◆ Excerpted data:

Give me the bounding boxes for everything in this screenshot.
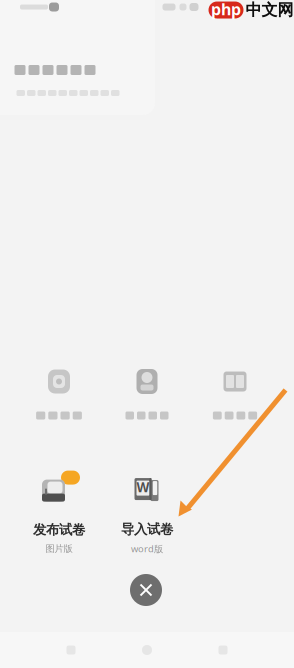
- staticText: word版: [131, 542, 163, 555]
- button[interactable]: 发布试卷: [15, 456, 103, 556]
- button[interactable]: Close: [126, 570, 166, 610]
- button[interactable]: W: [103, 456, 191, 556]
- staticText: 中文网: [246, 0, 294, 20]
- button[interactable]: Option three: [191, 366, 279, 422]
- staticText: 图片版: [46, 543, 72, 554]
- staticText: php: [211, 0, 241, 20]
- button[interactable]: Option one: [15, 366, 103, 422]
- staticText: 导入试卷: [121, 521, 173, 538]
- staticText: 发布试卷: [33, 522, 85, 538]
- staticText: W: [136, 478, 150, 496]
- button[interactable]: Option two: [103, 366, 191, 422]
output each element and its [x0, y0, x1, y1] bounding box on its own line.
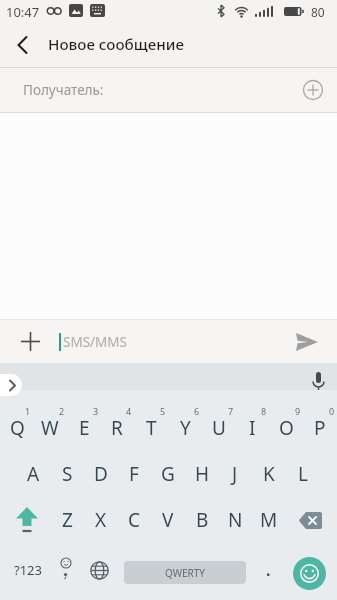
button[interactable]: A: [16, 452, 50, 496]
staticText: QWERTY: [165, 566, 206, 580]
staticText: T: [146, 415, 157, 441]
staticText: J: [232, 461, 238, 487]
button[interactable]: E: [67, 406, 101, 450]
staticText: 80: [311, 4, 325, 20]
button[interactable]: K: [252, 452, 286, 496]
button[interactable]: L: [286, 452, 320, 496]
button[interactable]: [294, 330, 320, 354]
button[interactable]: V: [151, 498, 185, 542]
staticText: E: [79, 415, 90, 441]
staticText: 4: [126, 405, 132, 417]
staticText: Z: [62, 507, 73, 533]
button[interactable]: [0, 374, 22, 396]
button[interactable]: [291, 498, 329, 542]
staticText: 8: [261, 405, 267, 417]
button[interactable]: Q: [0, 406, 34, 450]
staticText: U: [212, 415, 226, 441]
button[interactable]: D: [84, 452, 118, 496]
staticText: .: [266, 559, 271, 581]
button[interactable]: P: [303, 406, 337, 450]
button[interactable]: [10, 33, 34, 57]
button[interactable]: [52, 548, 80, 592]
button[interactable]: W: [33, 406, 67, 450]
staticText: 6: [194, 405, 200, 417]
button[interactable]: J: [218, 452, 252, 496]
staticText: S: [62, 461, 73, 487]
staticText: N: [228, 507, 243, 533]
button[interactable]: R: [100, 406, 134, 450]
button[interactable]: .: [255, 548, 281, 592]
staticText: 3: [93, 405, 99, 417]
staticText: 1: [25, 405, 31, 417]
staticText: A: [27, 461, 40, 487]
staticText: 7: [228, 405, 234, 417]
button[interactable]: B: [185, 498, 219, 542]
button[interactable]: X: [84, 498, 118, 542]
staticText: L: [298, 461, 308, 487]
button[interactable]: [293, 557, 326, 590]
staticText: I: [249, 415, 256, 441]
staticText: W: [41, 415, 59, 441]
button[interactable]: SMS/MMS: [63, 320, 127, 363]
staticText: Получатель:: [23, 81, 104, 99]
button[interactable]: [18, 329, 42, 353]
button[interactable]: M: [252, 498, 286, 542]
button[interactable]: [8, 498, 46, 542]
button[interactable]: QWERTY: [124, 561, 246, 584]
button[interactable]: S: [50, 452, 84, 496]
button[interactable]: H: [185, 452, 219, 496]
button[interactable]: O: [269, 406, 303, 450]
staticText: Y: [180, 415, 191, 441]
button[interactable]: [300, 77, 325, 102]
staticText: C: [128, 507, 141, 533]
button[interactable]: T: [134, 406, 168, 450]
button[interactable]: G: [151, 452, 185, 496]
button[interactable]: C: [117, 498, 151, 542]
staticText: Новое сообщение: [48, 34, 184, 55]
button[interactable]: N: [218, 498, 252, 542]
staticText: M: [260, 507, 278, 533]
staticText: P: [314, 415, 326, 441]
staticText: Q: [10, 415, 25, 441]
button[interactable]: Z: [50, 498, 84, 542]
button[interactable]: Получатель:: [0, 68, 337, 113]
button[interactable]: F: [117, 452, 151, 496]
button[interactable]: [306, 370, 330, 394]
staticText: ?123: [14, 561, 42, 579]
staticText: B: [196, 507, 209, 533]
staticText: D: [94, 461, 108, 487]
staticText: 9: [295, 405, 301, 417]
staticText: G: [161, 461, 175, 487]
staticText: K: [263, 461, 275, 487]
staticText: 5: [160, 405, 166, 417]
staticText: V: [162, 507, 174, 533]
staticText: SMS/MMS: [63, 333, 127, 351]
staticText: H: [195, 461, 210, 487]
staticText: 0: [329, 405, 335, 417]
staticText: O: [279, 415, 294, 441]
staticText: R: [111, 415, 123, 441]
staticText: 2: [59, 405, 65, 417]
button[interactable]: U: [202, 406, 236, 450]
staticText: 10:47: [6, 3, 40, 21]
staticText: F: [129, 461, 139, 487]
button[interactable]: ?123: [8, 548, 48, 592]
button[interactable]: [84, 548, 114, 592]
button[interactable]: Y: [168, 406, 202, 450]
button[interactable]: I: [235, 406, 269, 450]
staticText: X: [95, 507, 107, 533]
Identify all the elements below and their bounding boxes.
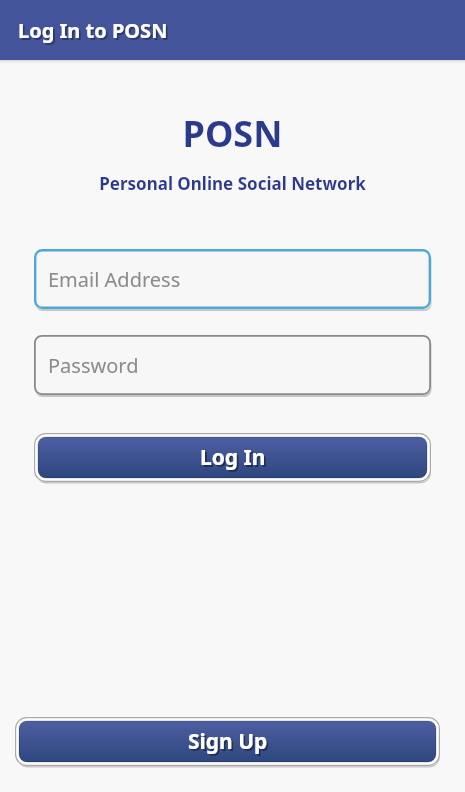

◆ Your task: Within the listing above, work out how many lines contain the string "Получатель", and reply with that number only.

◆ Exercise result: 2